Data for this exercise »
|---|
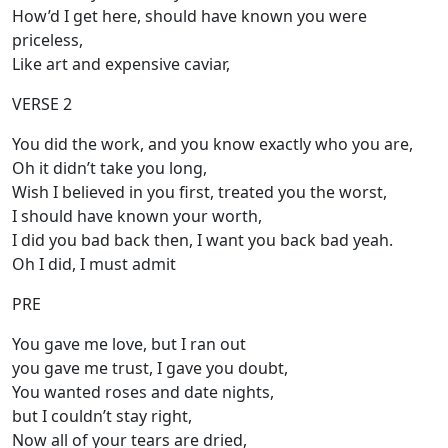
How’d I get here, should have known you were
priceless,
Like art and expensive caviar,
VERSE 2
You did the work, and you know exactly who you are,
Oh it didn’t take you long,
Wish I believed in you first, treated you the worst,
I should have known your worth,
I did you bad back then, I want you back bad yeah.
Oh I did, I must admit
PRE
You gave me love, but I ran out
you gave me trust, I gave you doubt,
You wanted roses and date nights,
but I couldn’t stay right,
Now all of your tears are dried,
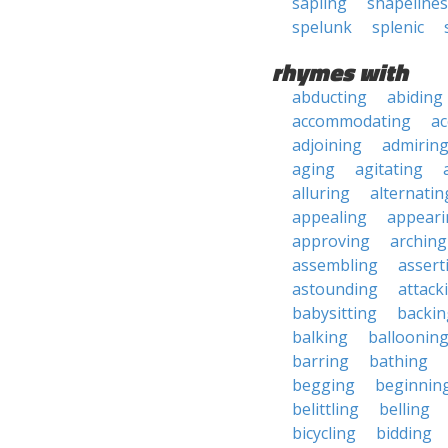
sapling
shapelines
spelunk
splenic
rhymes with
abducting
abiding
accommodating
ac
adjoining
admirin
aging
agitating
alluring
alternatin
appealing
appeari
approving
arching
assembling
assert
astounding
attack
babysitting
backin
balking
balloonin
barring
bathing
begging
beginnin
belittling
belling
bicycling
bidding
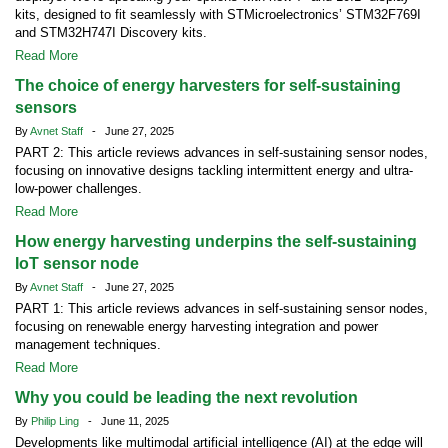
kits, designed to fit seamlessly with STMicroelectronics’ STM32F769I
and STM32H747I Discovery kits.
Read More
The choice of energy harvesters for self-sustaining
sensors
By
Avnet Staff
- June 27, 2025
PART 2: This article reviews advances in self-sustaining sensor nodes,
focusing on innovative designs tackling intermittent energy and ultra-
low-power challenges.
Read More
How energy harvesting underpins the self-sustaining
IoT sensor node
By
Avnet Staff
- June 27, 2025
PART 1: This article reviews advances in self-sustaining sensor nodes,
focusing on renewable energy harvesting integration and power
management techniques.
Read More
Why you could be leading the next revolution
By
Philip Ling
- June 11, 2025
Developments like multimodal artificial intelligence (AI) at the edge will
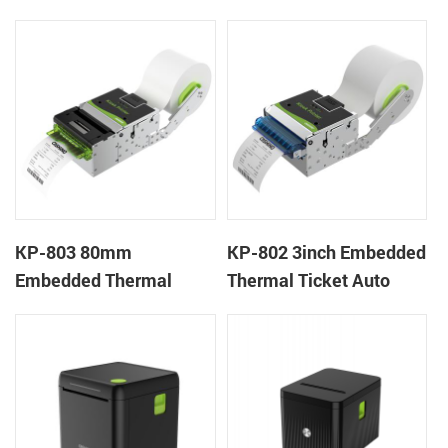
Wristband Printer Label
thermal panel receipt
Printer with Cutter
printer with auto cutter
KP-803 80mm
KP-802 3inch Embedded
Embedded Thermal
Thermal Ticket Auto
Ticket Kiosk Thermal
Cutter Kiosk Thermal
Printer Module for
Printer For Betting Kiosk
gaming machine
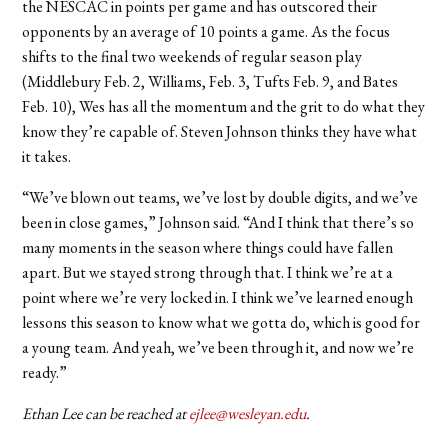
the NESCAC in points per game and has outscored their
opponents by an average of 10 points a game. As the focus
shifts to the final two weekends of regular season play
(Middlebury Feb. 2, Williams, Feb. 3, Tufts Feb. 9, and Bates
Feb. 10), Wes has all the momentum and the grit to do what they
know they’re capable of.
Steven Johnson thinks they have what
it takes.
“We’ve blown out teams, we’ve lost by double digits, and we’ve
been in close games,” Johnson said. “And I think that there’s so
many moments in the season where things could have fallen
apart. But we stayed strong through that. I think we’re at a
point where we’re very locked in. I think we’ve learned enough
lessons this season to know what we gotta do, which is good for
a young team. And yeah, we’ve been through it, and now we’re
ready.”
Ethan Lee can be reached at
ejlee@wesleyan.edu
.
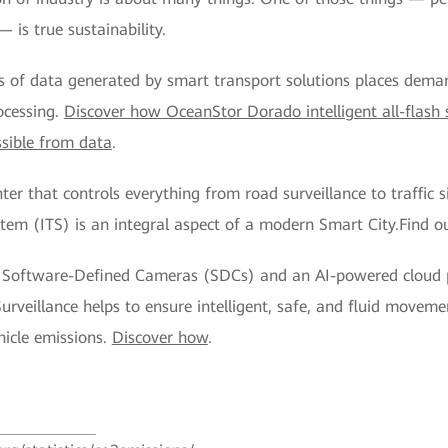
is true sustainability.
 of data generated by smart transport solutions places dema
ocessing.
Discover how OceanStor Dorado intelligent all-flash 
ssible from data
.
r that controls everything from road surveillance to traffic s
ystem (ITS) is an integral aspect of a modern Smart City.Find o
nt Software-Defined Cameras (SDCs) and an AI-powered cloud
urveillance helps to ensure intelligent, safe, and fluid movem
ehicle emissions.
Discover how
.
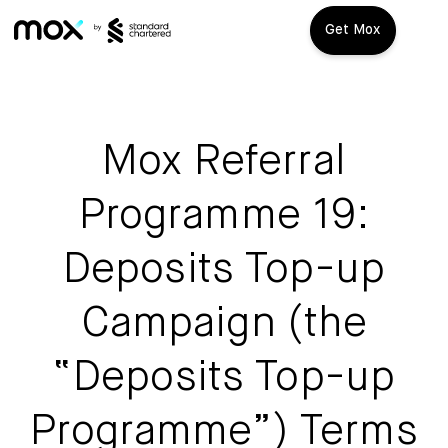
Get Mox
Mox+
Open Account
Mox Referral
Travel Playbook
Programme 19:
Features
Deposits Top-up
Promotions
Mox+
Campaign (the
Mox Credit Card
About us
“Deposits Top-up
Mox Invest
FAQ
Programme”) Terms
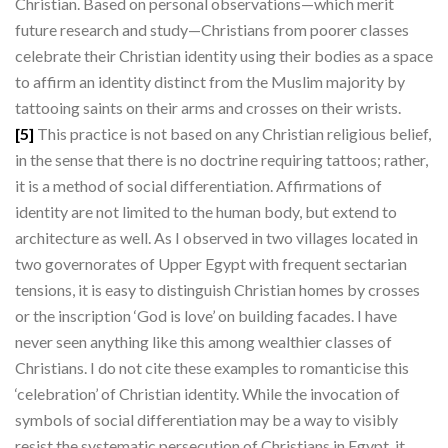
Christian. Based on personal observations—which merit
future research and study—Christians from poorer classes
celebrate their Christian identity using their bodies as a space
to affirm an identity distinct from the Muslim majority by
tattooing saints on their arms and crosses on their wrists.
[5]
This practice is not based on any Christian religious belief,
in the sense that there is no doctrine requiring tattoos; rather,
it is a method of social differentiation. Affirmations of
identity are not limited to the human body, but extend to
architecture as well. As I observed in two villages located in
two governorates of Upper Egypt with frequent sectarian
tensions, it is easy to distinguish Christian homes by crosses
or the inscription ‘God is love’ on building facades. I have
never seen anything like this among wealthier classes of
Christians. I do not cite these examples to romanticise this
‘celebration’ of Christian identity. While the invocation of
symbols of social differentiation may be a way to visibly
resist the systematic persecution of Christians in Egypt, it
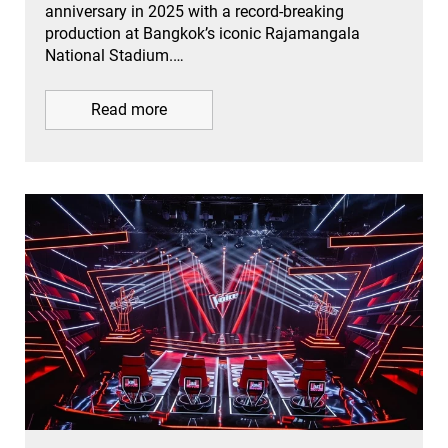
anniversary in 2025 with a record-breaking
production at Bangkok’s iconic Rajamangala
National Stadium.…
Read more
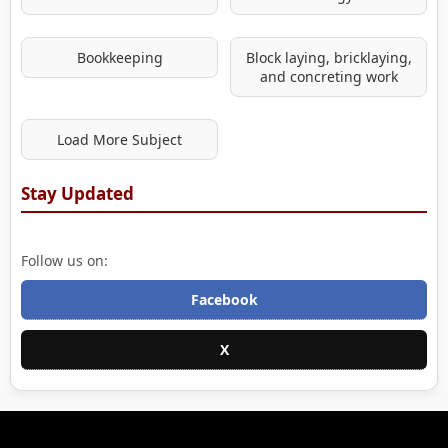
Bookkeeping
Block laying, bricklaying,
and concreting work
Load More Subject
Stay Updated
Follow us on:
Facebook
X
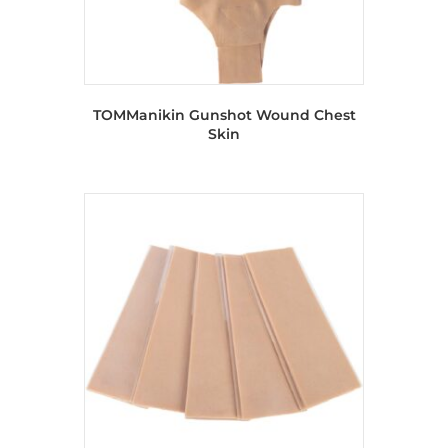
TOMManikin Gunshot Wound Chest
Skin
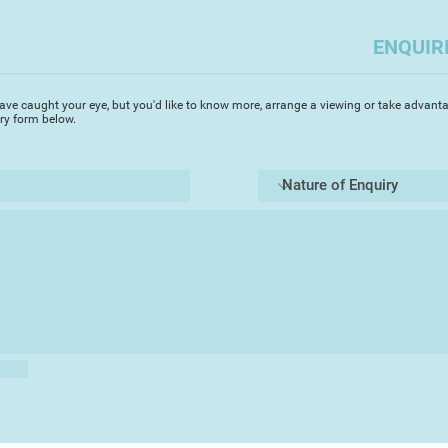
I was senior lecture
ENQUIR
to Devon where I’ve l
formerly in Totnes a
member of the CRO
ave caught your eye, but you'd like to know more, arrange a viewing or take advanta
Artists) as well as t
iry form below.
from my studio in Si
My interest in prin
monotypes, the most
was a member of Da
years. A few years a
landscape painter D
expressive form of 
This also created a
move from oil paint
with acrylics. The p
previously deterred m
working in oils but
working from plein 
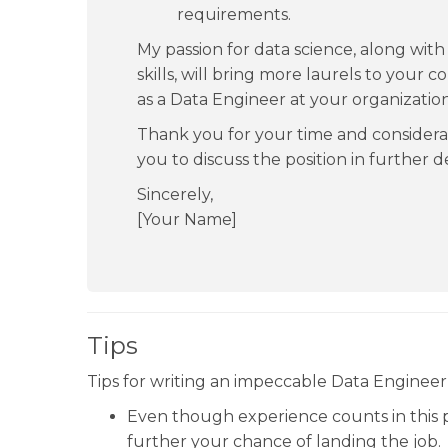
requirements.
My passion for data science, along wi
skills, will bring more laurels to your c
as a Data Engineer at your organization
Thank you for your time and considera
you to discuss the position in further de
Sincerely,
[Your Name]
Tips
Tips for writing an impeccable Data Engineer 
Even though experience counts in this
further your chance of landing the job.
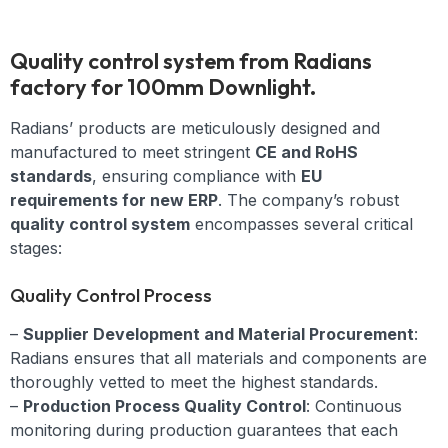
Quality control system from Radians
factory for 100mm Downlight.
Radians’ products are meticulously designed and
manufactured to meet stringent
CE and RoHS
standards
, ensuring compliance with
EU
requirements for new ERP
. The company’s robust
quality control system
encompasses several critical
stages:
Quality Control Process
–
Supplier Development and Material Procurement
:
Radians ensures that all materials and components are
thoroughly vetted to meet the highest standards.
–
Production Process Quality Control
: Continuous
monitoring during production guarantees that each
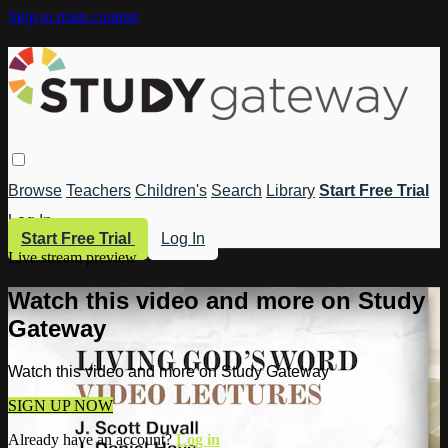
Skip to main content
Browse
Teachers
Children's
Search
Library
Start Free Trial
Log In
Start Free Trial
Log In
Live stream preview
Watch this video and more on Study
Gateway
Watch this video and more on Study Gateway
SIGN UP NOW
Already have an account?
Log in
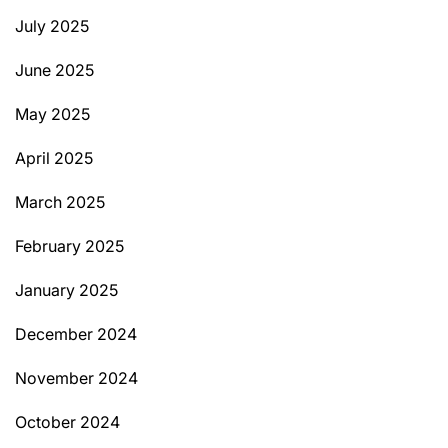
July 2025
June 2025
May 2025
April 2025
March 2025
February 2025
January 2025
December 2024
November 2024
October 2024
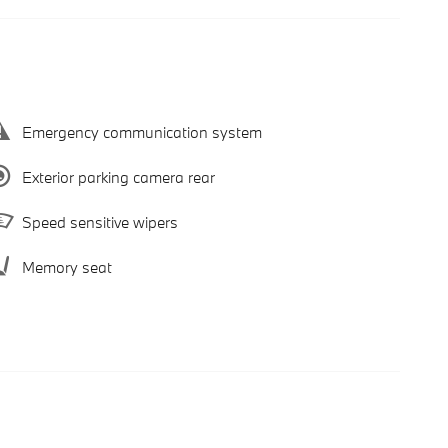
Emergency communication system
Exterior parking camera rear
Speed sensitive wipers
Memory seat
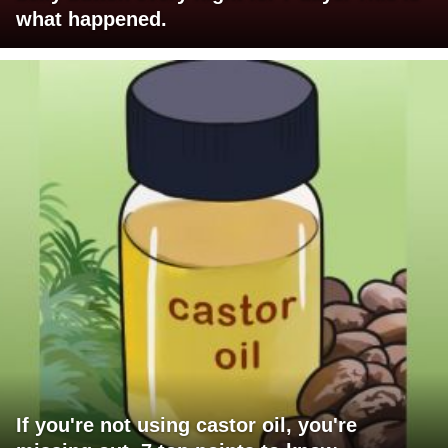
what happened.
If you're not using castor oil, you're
|---|
To do »
When a line of the entries contains the word "have", it counts toward the total; reply with that total alone.

Solution »
6